══ Exercise data ══

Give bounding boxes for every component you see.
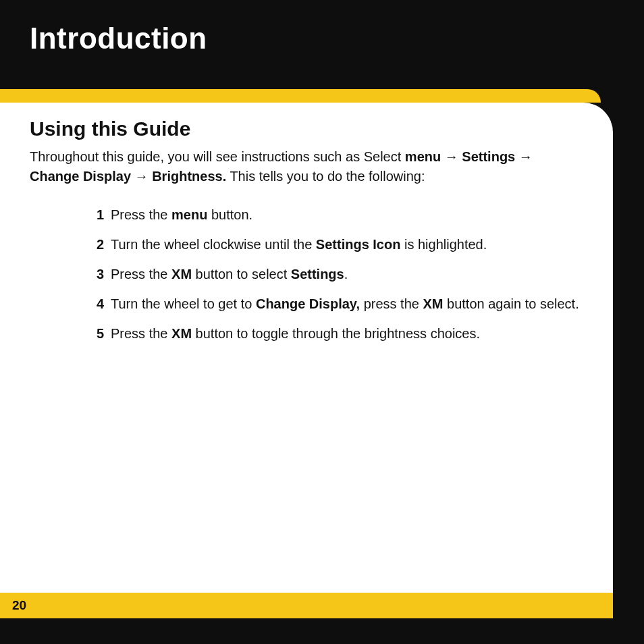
step-number: 4 [90, 294, 104, 313]
step-text: Press the [111, 267, 171, 281]
accent-bar [0, 89, 601, 103]
step-bold: XM [171, 326, 192, 341]
intro-post: This tells you to do the following: [226, 169, 425, 184]
step-text: Press the [111, 207, 171, 222]
footer-bar: 20 [0, 593, 613, 618]
step-text: Turn the wheel clockwise until the [111, 237, 316, 252]
arrow-icon: → [515, 149, 533, 164]
step-number: 2 [90, 235, 104, 254]
step-text: button to toggle through the brightness … [192, 326, 480, 341]
intro-pre: Throughout this guide, you will see inst… [30, 149, 405, 164]
intro-path-change-display: Change Display [30, 169, 131, 184]
step-number: 1 [90, 205, 104, 224]
step-text: . [344, 267, 348, 281]
steps-list: 1 Press the menu button. 2 Turn the whee… [30, 205, 583, 343]
intro-paragraph: Throughout this guide, you will see inst… [30, 147, 583, 186]
step-text: button. [207, 207, 252, 222]
step-item: 2 Turn the wheel clockwise until the Set… [90, 235, 583, 254]
step-item: 5 Press the XM button to toggle through … [90, 324, 583, 343]
step-bold: XM [171, 267, 192, 281]
arrow-icon: → [441, 149, 462, 164]
step-bold: menu [171, 207, 207, 222]
step-bold: Settings Icon [316, 237, 401, 252]
step-bold: Change Display, [256, 296, 360, 311]
step-text: press the [360, 296, 423, 311]
step-number: 3 [90, 265, 104, 284]
step-text: Press the [111, 326, 171, 341]
section-title: Using this Guide [30, 117, 583, 140]
intro-path-brightness: Brightness. [152, 169, 226, 184]
content-panel: Using this Guide Throughout this guide, … [0, 103, 613, 618]
step-bold: XM [423, 296, 443, 311]
step-item: 4 Turn the wheel to get to Change Displa… [90, 294, 583, 313]
step-text: button again to select. [443, 296, 579, 311]
step-item: 1 Press the menu button. [90, 205, 583, 224]
intro-path-settings: Settings [462, 149, 515, 164]
manual-page: Introduction Using this Guide Throughout… [0, 0, 644, 644]
step-text: button to select [192, 267, 291, 281]
step-number: 5 [90, 324, 104, 343]
chapter-title: Introduction [0, 0, 644, 55]
step-text: is highlighted. [400, 237, 487, 252]
page-number: 20 [12, 598, 26, 613]
arrow-icon: → [131, 169, 152, 184]
step-text: Turn the wheel to get to [111, 296, 256, 311]
step-item: 3 Press the XM button to select Settings… [90, 265, 583, 284]
step-bold: Settings [291, 267, 344, 281]
intro-path-menu: menu [405, 149, 441, 164]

═══

Work to be completed » Check each line of the data above for the word "title" and say how many lines have it. Give the number alone.

Response below » 2